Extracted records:
'''
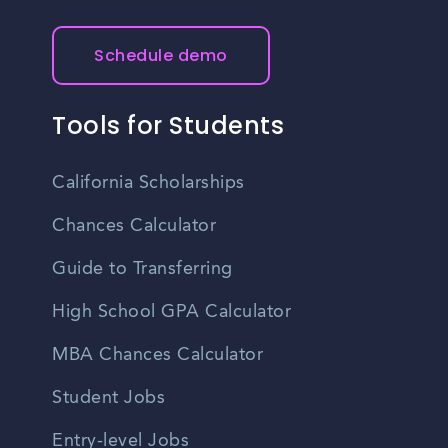
Schedule demo
Tools for Students
California Scholarships
Chances Calculator
Guide to Transferring
High School GPA Calculator
MBA Chances Calculator
Student Jobs
Entry-level Jobs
'''
**Aim of the task:** Locate the line that contains "Guide to Transferring", then please quote it and every line after it to the end of the entries above, exactly and with nothing else.

**Response to this exercise:**
Guide to Transferring
High School GPA Calculator
MBA Chances Calculator
Student Jobs
Entry-level Jobs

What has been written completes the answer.